- Birth name: Firmin Boubié Bazié
- Born: 5 March Réo, Sanguié, Burkina Faso
- Genres: Coupé-décalé; zouglou;
- Occupation: Singer;
- Years active: 1995–present

= Agozo =

Burkinabé singer

Firmin Boubié Bazié, better known by his stage name Agozo, is a Burkinabé singer.

== Life and career ==
Bazié was born in Réo, in Sanguié Province, Burkina Faso. He is an ethnic Gurunsi.

According to Bazié, he originally received the name Agozo from his grandmother in the form of the Gurunsi (Lyélé) word "gbôzor", meaning "flat tô". Tô is a millet or sorghum porridge and a Burkinabé dish. When Bazié was a child, he didn't like heated tô, only flat tô. His college friends felt that it didn't sound good, so they added an "a" and removed the "b" to give Agozo.

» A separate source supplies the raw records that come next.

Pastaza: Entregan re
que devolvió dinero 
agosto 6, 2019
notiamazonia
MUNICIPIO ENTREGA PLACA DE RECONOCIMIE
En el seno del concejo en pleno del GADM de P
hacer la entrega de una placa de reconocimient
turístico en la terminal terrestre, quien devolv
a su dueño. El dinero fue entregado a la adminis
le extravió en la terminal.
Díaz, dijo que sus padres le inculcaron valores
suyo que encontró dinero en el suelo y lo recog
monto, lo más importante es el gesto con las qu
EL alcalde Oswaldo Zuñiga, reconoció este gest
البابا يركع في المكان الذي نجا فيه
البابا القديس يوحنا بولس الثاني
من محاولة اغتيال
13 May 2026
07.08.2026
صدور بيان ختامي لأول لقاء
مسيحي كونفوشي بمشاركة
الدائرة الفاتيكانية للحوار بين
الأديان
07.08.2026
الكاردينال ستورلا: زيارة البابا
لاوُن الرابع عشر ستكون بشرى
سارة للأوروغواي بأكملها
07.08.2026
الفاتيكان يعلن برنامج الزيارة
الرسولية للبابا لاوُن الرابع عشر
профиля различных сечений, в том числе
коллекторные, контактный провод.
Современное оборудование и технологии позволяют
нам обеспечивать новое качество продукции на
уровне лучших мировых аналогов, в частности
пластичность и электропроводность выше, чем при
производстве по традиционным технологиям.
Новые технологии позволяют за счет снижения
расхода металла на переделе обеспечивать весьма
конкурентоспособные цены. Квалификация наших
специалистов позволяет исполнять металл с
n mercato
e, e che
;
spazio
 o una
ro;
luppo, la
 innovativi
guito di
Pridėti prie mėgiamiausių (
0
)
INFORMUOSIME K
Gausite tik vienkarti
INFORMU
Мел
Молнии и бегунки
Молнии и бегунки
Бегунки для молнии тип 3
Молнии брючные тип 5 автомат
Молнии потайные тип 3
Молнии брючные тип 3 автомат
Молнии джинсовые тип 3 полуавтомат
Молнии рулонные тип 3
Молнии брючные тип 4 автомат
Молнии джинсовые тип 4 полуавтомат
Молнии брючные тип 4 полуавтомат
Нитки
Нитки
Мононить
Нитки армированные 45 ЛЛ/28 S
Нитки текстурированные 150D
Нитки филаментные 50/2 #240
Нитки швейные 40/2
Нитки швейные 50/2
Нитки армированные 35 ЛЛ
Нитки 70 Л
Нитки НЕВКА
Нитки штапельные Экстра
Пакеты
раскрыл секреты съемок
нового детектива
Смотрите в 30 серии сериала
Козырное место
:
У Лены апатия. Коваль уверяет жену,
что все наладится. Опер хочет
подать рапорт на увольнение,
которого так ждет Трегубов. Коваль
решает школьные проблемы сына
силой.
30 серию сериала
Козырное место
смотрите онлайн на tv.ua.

Agozo first entered music in 1995 as part of the zouglou group Les Wôyô.

In August 2016, a music event and contest ranking the size of women's bodies, which Agozo featured in and promoted, was reported on by Western news networks such as France24, The Guardian and Reuters due to controversy surrounding it. The event was banned by the Burkina Faso Ministry of Women, National Solidarity and Family.

== Discography ==

=== Albums ===

- La Go (2015) – draws on Gurunsi binon musical tradition and coupé-décalé from Côte d'Ivoire.